Repository files navigation

Installation

1. conda

Make sure you have your conda installed, conda env created and activated

  • From pre-built package

    The pre-built package is located at conda-build directory. To install from this source:

    • Verify that current directory is gapzilla root directory (where conda-recipe folder and README.md are located)
      >>> tree -L 1
      .
      ├── conda-build
      ├── conda-recipe
      ├── docs
      ├── documentation.html
      ├── gapzilla
      ├── pyproject.toml
      ├── README.md
      ├── requirements.txt
      └── tsv_template.tsv
      
    • Run the following command:
      conda install -c ./conda-build gapzilla
  • Using conda-build

    It is possible to build conda package locally from source. In order to do that:

    • cd into the root gapzilla folder.
    • Run the following command:
      conda build conda-recipe
      or, if you would like pre-compiled package to be stored at a certain path:
      conda build conda-recipe --output-folder path/to/output/folder

    NOTE

    Building process might take a while.


    • After building process is complete, your output package will be saved locally somewhere in ~/anaconda/conda-bld/linux-64/ if you used first build method or at path you've provided
    • To actually install package if no path was provided run:
      conda install --use-local gapzilla
      or, if you provided custom path on previous step:
      conda install -c path/to/output/folder gapzilla

2. pip

This type of installation can be very useful for those who are used to working with python venv. This package is not available in PyPI, so one have to make manual installation.
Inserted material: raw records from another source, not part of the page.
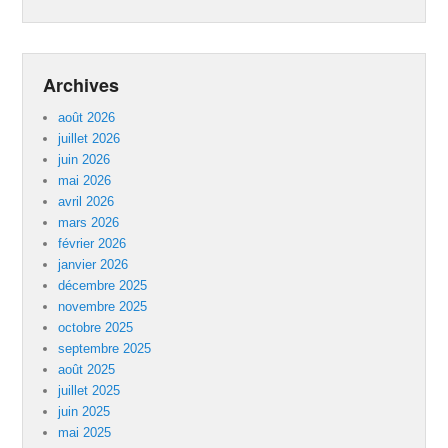
Archives
août 2026
juillet 2026
juin 2026
mai 2026
avril 2026
mars 2026
février 2026
janvier 2026
décembre 2025
novembre 2025
octobre 2025
septembre 2025
août 2025
juillet 2025
juin 2025
mai 2025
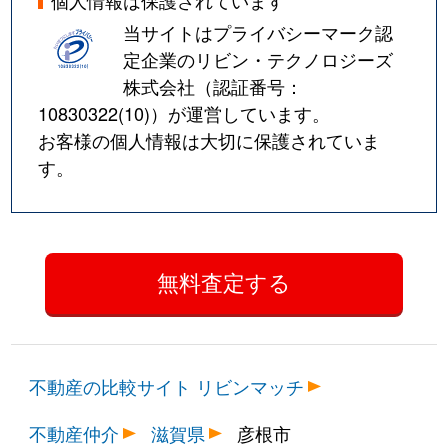
個人情報は保護されています
当サイトはプライバシーマーク認
定企業のリビン・テクノロジーズ
株式会社（認証番号：
10830322(10)
）が運営しています。
お客様の個人情報は大切に保護されていま
す。
不動産の比較サイト リビンマッチ
不動産仲介
滋賀県
彦根市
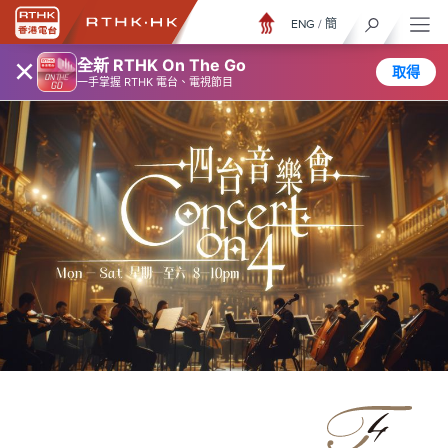
ENG
/
簡
×
全新 RTHK On The Go
取得
一手掌握 RTHK 電台、電視節目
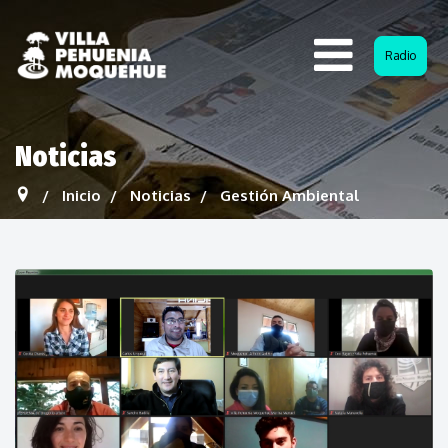
Radio
Noticias
Inicio
Noticias
Gestión Ambiental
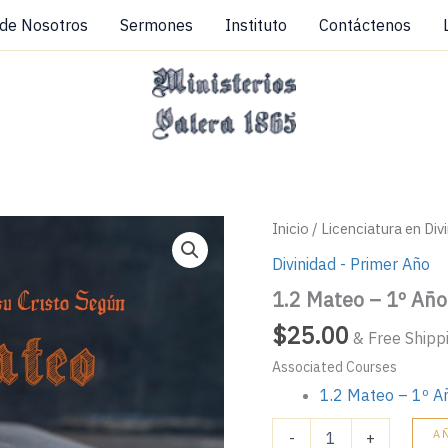
 de Nosotros
Sermones
Instituto
Contáctenos
1.2
Inicio
/
Licenciatura en Div
Mateo
Divinidad - Primer Año
-
1º
1.2 Mateo – 1º Año
Año
cantidad
$
25.00
& Free Shipp
Associated Courses
1.2 Mateo – 1º A
A
-
+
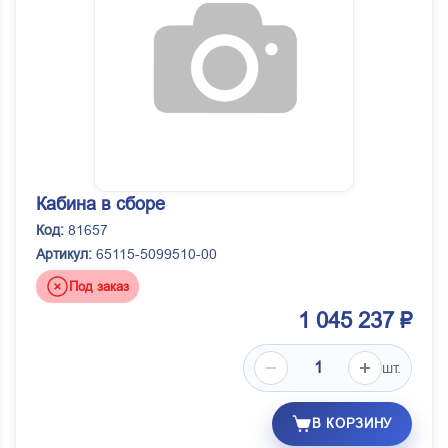
Кабина в сборе
Код:
81657
Артикул:
65115-5099510-00
Под заказ
1 045 237 ₽
шт.
В КОРЗИНУ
  • First make sure you have your venv created and activated.

  • Then cd into the root gapzilla folder (where pyproject.toml and README.md files are located).

  • If you plan on editing source files of this repo, run:

    pip3 install -e .

    Otherwise:

    pip3 install .

    The difference is that -e option provides a symbolic link to this package in pip env, so that changes user makes here will immediately take effect on the package.


    NOTE

    It is possible to install package via pip into conda env. However, this might be not a very good idea if you have a complicated conda env.


3. sys.path

This method is the least preferred one and is usually used as a temporary solution. To make package visible in python one can append it to sys.path directly in python session by executing:

import sys
sys.path.append("path/to/gapzilla")

Usage

CLI

Command-line arguments are available via help message:

>>> gapzilla -h
usage: gapzilla [-h] [--path_to_gbk [N ...]] [--output_file_name OUTPUT_FILE_NAME] [--suffix_file_name SUFFIX_FILE_NAME] [--path_to_output_folder PATH_TO_OUTPUT_FOLDER] [--min_gap_length MIN_GAP_LENGTH]
                [--max_gap_length MAX_GAP_LENGTH] [--min_flanks_length MIN_FLANKS_LENGTH] [--max_flanks_length MAX_FLANKS_LENGTH] [--mfe_threshold_hpa MFE_THRESHOLD_HPA] [--mfe_threshold_hpt MFE_THRESHOLD_HPT]
                [--hairpin_similarity_thres HAIRPIN_SIMILARITY_THRES] [--border_shift BORDER_SHIFT] [--threads THREADS] [--verbosity VERBOSITY] [--avoid_plotting [N ...]] [--custom_config N]
                [--table_input TABLE_INPUT]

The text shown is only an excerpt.